Атрибут msds-ManagedPasswordID присутствует только в записываемой копии домена. Таким образом, если база данных контроллера домена предоставляется, только домен, на котором размещен контроллер домена, открыт для атаки Golden gMSA. Однако если злоумышленник может пройти проверку подлинности в контроллере домена другого домена в лесу, злоумышленник может иметь достаточные разрешения для получения содержимого msds-ManagedPasswordID. Затем злоумышленник может использовать эту информацию для создания атаки на gMSAs в дополнительных доменах.
Чтобы защитить дополнительные домены леса после предоставления одного домена, необходимо заменить все gMSAs в доступном домене, прежде чем злоумышленник сможет использовать эту информацию. Как правило, вы не знаете подробностей того, что было предоставлено. Поэтому рекомендуется применить разрешение ко всем доменам леса.
В качестве упреждающей меры аудит можно использовать для отслеживания воздействия объекта корневого ключа KDS. Список управления доступом системы (SACL) с успешными считываниями можно поместить в контейнер главных корневых ключей, который позволяет выполнять аудит успешных операций чтения по msKds-RootKeyData атрибуту msKds-ProvRootKey класса. Это действие определяет ландшафт воздействия объекта относительно атаки Golden gMSA.
Примечание.
Аудит помогает обнаруживать только сетевые атаки на данные корневого ключа KDS.

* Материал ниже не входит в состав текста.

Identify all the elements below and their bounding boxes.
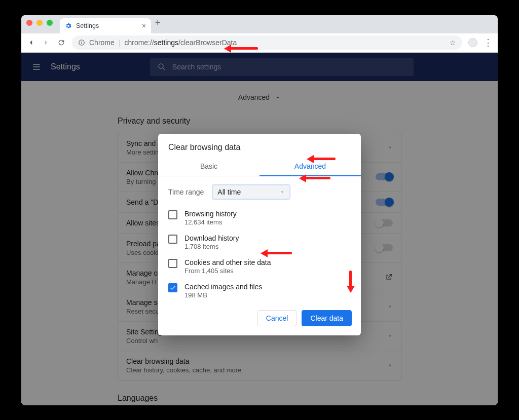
dialog-title: Clear browsing data <box>158 134 361 157</box>
tab-advanced[interactable]: Advanced <box>260 157 361 176</box>
gear-icon <box>65 22 72 29</box>
browser-tab[interactable]: Settings × <box>60 18 151 33</box>
browser-window: Settings × + Chrome | chrome://settings/… <box>21 15 498 405</box>
window-controls <box>26 20 53 26</box>
checkbox[interactable] <box>168 210 177 219</box>
url-scheme: Chrome <box>89 39 115 47</box>
svg-rect-1 <box>81 42 82 44</box>
profile-avatar[interactable] <box>468 38 477 47</box>
checkbox[interactable] <box>168 259 177 268</box>
tab-title: Settings <box>76 22 99 29</box>
close-window-button[interactable] <box>26 20 32 26</box>
item-title: Browsing history <box>184 210 237 218</box>
maximize-window-button[interactable] <box>47 20 53 26</box>
url-suffix: /clearBrowserData <box>178 39 237 47</box>
time-range-select[interactable]: All time <box>212 184 290 200</box>
url-bold: settings <box>154 39 178 47</box>
clear-data-list: Browsing history12,634 itemsDownload his… <box>158 206 361 303</box>
item-subtitle: From 1,405 sites <box>184 267 271 275</box>
dialog-tabs: Basic Advanced <box>158 157 361 176</box>
new-tab-button[interactable]: + <box>155 18 161 28</box>
bookmark-star-icon[interactable]: ☆ <box>450 39 456 47</box>
back-button[interactable] <box>26 38 35 47</box>
forward-button[interactable] <box>42 38 51 47</box>
address-bar[interactable]: Chrome | chrome://settings/clearBrowserD… <box>72 35 462 50</box>
close-tab-icon[interactable]: × <box>142 22 146 30</box>
svg-rect-2 <box>81 41 82 42</box>
clear-data-item[interactable]: Download history1,708 items <box>168 230 356 254</box>
time-range-label: Time range <box>168 188 204 196</box>
checkbox[interactable] <box>168 235 177 244</box>
item-title: Download history <box>184 234 239 242</box>
clear-data-button[interactable]: Clear data <box>302 310 352 326</box>
time-range-value: All time <box>217 188 241 196</box>
toolbar: Chrome | chrome://settings/clearBrowserD… <box>21 33 498 53</box>
browser-menu-button[interactable]: ⋮ <box>484 37 493 48</box>
clear-data-item[interactable]: Cached images and files198 MB <box>168 279 356 303</box>
item-subtitle: 12,634 items <box>184 218 237 226</box>
checkbox[interactable] <box>168 283 177 292</box>
titlebar: Settings × + <box>21 15 498 33</box>
item-title: Cached images and files <box>184 283 262 291</box>
item-subtitle: 198 MB <box>184 291 262 299</box>
dropdown-icon <box>280 189 285 195</box>
clear-data-item[interactable]: Cookies and other site dataFrom 1,405 si… <box>168 254 356 279</box>
cancel-button[interactable]: Cancel <box>257 310 297 326</box>
clear-data-item[interactable]: Browsing history12,634 items <box>168 206 356 230</box>
url-prefix: chrome:// <box>124 39 154 47</box>
clear-browsing-data-dialog: Clear browsing data Basic Advanced Time … <box>158 134 361 335</box>
item-subtitle: 1,708 items <box>184 243 239 250</box>
minimize-window-button[interactable] <box>36 20 43 26</box>
tab-basic[interactable]: Basic <box>158 157 260 176</box>
reload-button[interactable] <box>57 38 66 47</box>
item-title: Cookies and other site data <box>184 258 271 266</box>
site-info-icon[interactable] <box>78 39 85 46</box>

Можно задать ManagedPasswordIntervalInDays параметр в 15 дней или выбрать соответствующее значение при создании gMSA, так как ManagedPasswordIntervalInDays значение становится доступным только для чтения после создания gMSA.
В случае компрометации этот параметр может сократить следующее время наката.

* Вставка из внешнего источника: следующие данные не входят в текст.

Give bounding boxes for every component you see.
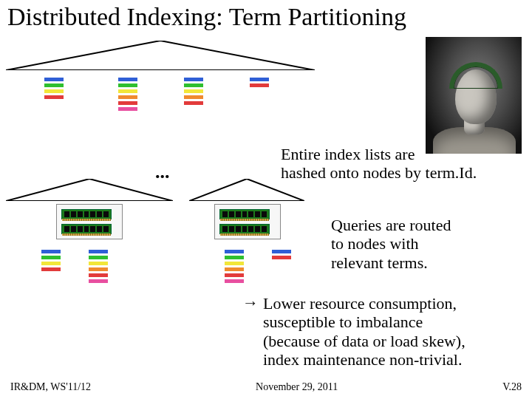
bar-pink [89, 279, 108, 283]
page-title: Distributed Indexing: Term Partitioning [7, 3, 406, 31]
bar-blue [118, 78, 137, 81]
bars-bottom-left-1 [41, 250, 61, 271]
triangle-top [6, 41, 315, 70]
bar-red [41, 267, 61, 271]
bar-green [184, 83, 203, 87]
bar-green [44, 83, 64, 87]
text-queries: Queries are routed to nodes with relevan… [331, 216, 451, 272]
arrow-icon: → [242, 294, 259, 312]
bar-orange [225, 267, 244, 271]
bar-yellow [89, 262, 108, 265]
bar-blue [89, 250, 108, 253]
bars-top-3 [184, 78, 203, 105]
bar-blue [44, 78, 64, 81]
bars-top-1 [44, 78, 64, 99]
bar-red [272, 256, 291, 259]
bar-blue [272, 250, 291, 253]
bar-green [118, 83, 137, 87]
bar-red [225, 273, 244, 277]
svg-marker-0 [6, 41, 315, 70]
bars-bottom-left-2 [89, 250, 108, 283]
bar-yellow [118, 89, 137, 93]
bars-bottom-right-1 [225, 250, 244, 283]
caesar-image [426, 37, 522, 154]
bar-red [250, 83, 269, 87]
text-lower-block: → Lower resource consumption, susceptibl… [242, 294, 466, 369]
bar-blue [184, 78, 203, 81]
bar-red [184, 101, 203, 105]
bar-blue [250, 78, 269, 81]
server-right [214, 204, 281, 239]
bar-orange [118, 95, 137, 99]
bar-pink [118, 107, 137, 111]
triangle-bottom-left [6, 179, 173, 201]
bars-top-4 [250, 78, 269, 87]
bar-yellow [41, 262, 61, 265]
bar-yellow [44, 89, 64, 93]
bar-red [44, 95, 64, 99]
bar-red [118, 101, 137, 105]
svg-marker-1 [6, 179, 173, 201]
bar-orange [89, 267, 108, 271]
footer-right: V.28 [502, 381, 522, 393]
footer: IR&DM, WS'11/12 November 29, 2011 V.28 [0, 381, 532, 393]
server-left [56, 204, 123, 239]
bars-bottom-right-2 [272, 250, 291, 259]
text-hash: Entire index lists are hashed onto nodes… [281, 145, 477, 183]
bar-blue [41, 250, 61, 253]
bar-red [89, 273, 108, 277]
bar-green [89, 256, 108, 259]
bar-yellow [225, 262, 244, 265]
bars-top-2 [118, 78, 137, 111]
bar-yellow [184, 89, 203, 93]
bar-green [225, 256, 244, 259]
bar-green [41, 256, 61, 259]
bar-pink [225, 279, 244, 283]
text-lower: Lower resource consumption, susceptible … [263, 294, 466, 369]
footer-left: IR&DM, WS'11/12 [10, 381, 91, 393]
bar-blue [225, 250, 244, 253]
footer-center: November 29, 2011 [256, 381, 338, 393]
bar-orange [184, 95, 203, 99]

Это приведет к сокращению теоретических значений gMSA для повторного создания между датой восстановленной резервной копии и концом воздействия базы данных или, по крайней мере, длительностью окна риска до тех пор, пока эти gMSA не будут выполняться , если придерживаться сценария 1.

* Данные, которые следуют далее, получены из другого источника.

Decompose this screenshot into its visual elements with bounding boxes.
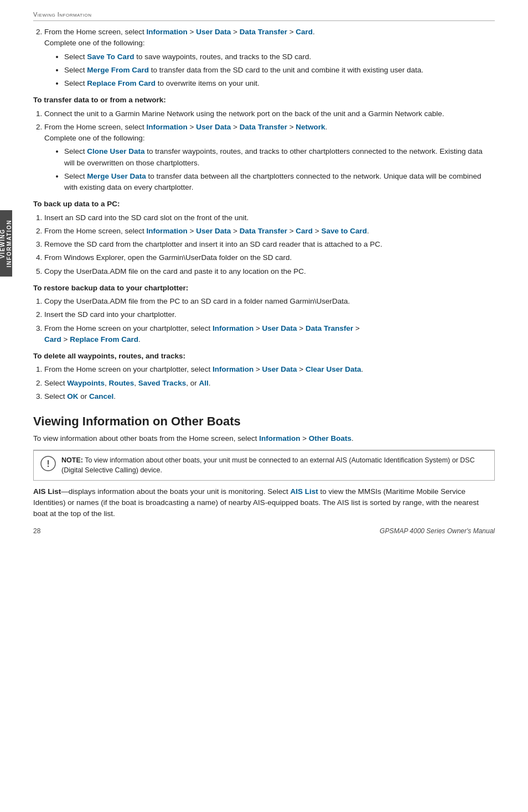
note-box: ! NOTE: To view information about other … [33, 450, 495, 480]
list-item: Select Save To Card to save waypoints, r… [64, 51, 495, 63]
svg-text:!: ! [46, 459, 50, 469]
list-item: Copy the UserData.ADM file on the card a… [44, 266, 495, 277]
step2-nav: Information [147, 28, 188, 36]
page-header: Viewing Information [33, 10, 495, 21]
sidebar-tab-label: VIEWINGINFORMATION [0, 220, 13, 267]
network-heading: To transfer data to or from a network: [33, 95, 495, 106]
merge-user-data: Merge User Data [87, 172, 146, 180]
network-steps: Connect the unit to a Garmin Marine Netw… [33, 108, 495, 194]
list-item: Select Waypoints, Routes, Saved Tracks, … [44, 378, 495, 389]
network-options-list: Select Clone User Data to transfer waypo… [44, 146, 495, 193]
merge-from-card: Merge From Card [87, 66, 149, 74]
list-item: Select Clone User Data to transfer waypo… [64, 146, 495, 169]
page-number: 28 [33, 527, 40, 535]
save-to-card: Save To Card [87, 53, 134, 61]
section-intro: To view information about other boats fr… [33, 433, 495, 444]
list-item: From the Home screen, select Information… [44, 226, 495, 237]
list-item: Insert an SD card into the SD card slot … [44, 212, 495, 223]
warning-icon: ! [40, 456, 56, 471]
manual-title: GPSMAP 4000 Series Owner's Manual [380, 527, 495, 535]
list-item: Copy the UserData.ADM file from the PC t… [44, 296, 495, 307]
step2-intro: From the Home screen, select [44, 28, 147, 36]
restore-steps: Copy the UserData.ADM file from the PC t… [33, 296, 495, 345]
list-item: Select Merge User Data to transfer data … [64, 171, 495, 194]
list-item: Select OK or Cancel. [44, 391, 495, 402]
page-footer: 28 GPSMAP 4000 Series Owner's Manual [33, 527, 495, 535]
backup-steps: Insert an SD card into the SD card slot … [33, 212, 495, 277]
ais-paragraph: AIS List—displays information about the … [33, 486, 495, 520]
page-wrapper: Viewing Information From the Home screen… [0, 0, 528, 545]
list-item: From the Home screen, select Information… [44, 27, 495, 89]
list-item: Connect the unit to a Garmin Marine Netw… [44, 108, 495, 119]
main-content: From the Home screen, select Information… [33, 27, 495, 519]
sidebar-tab: VIEWINGINFORMATION [0, 210, 12, 277]
delete-steps: From the Home screen on your chartplotte… [33, 364, 495, 402]
list-item: Insert the SD card into your chartplotte… [44, 309, 495, 320]
step2-complete: Complete one of the following: [44, 39, 145, 47]
backup-heading: To back up data to a PC: [33, 199, 495, 210]
note-text: NOTE: To view information about other bo… [61, 455, 488, 475]
list-item: From the Home screen on your chartplotte… [44, 323, 495, 346]
card-options-list: Select Save To Card to save waypoints, r… [44, 51, 495, 90]
list-item: Remove the SD card from the chartplotter… [44, 239, 495, 250]
replace-from-card: Replace From Card [87, 79, 156, 87]
list-item: From the Home screen, select Information… [44, 122, 495, 194]
list-item: Select Merge From Card to transfer data … [64, 65, 495, 76]
page-header-text: Viewing Information [33, 11, 91, 18]
clone-user-data: Clone User Data [87, 147, 144, 155]
list-item: From Windows Explorer, open the Garmin\U… [44, 252, 495, 263]
delete-heading: To delete all waypoints, routes, and tra… [33, 351, 495, 362]
list-item: From the Home screen on your chartplotte… [44, 364, 495, 375]
main-section-title: Viewing Information on Other Boats [33, 414, 495, 429]
restore-heading: To restore backup data to your chartplot… [33, 283, 495, 294]
list-item: Select Replace From Card to overwrite it… [64, 78, 495, 89]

Ниже приведен пример сценария:
После воздействия базы данных вы выполните восстановление в day D.
Восстановленная резервная копия выполняется из D-15.
Примечание.
D-15 означает день, который 15 дней до "День D".
Значение gMSA
ManagedPasswordIntervalInDaysравно 15.GMSAs существуют и имеют свернутый D-1.
Новые gMSAs были созданы из D-10.
Компромисс происходит на D-5, и некоторые gMSAs были созданы на этой дате.
Результаты приведены ниже.
GMSAs, созданные между D и D-5, не обеспокоены*.
GMSAs, созданные между D-15 (восстановление резервной копии) и D-5 (компрометация),* необходимо повторно создать или предположить, что окна риска должны быть выполнены, если можно ожидать от D+5 до D+10. Например:
- В D+5 необходимо повторно создать gMSAs, созданные на D-10.
- На D+10 необходимо повторно создать gMSAs, созданные на D-5.
*Зависит от точного времени компрометации или резервного копирования.
Ниже приведен пример временной шкалы:
Для отладки можно просмотреть идентификаторы событий для журнала событий System, Security, Directory Services и Security-Netlogon.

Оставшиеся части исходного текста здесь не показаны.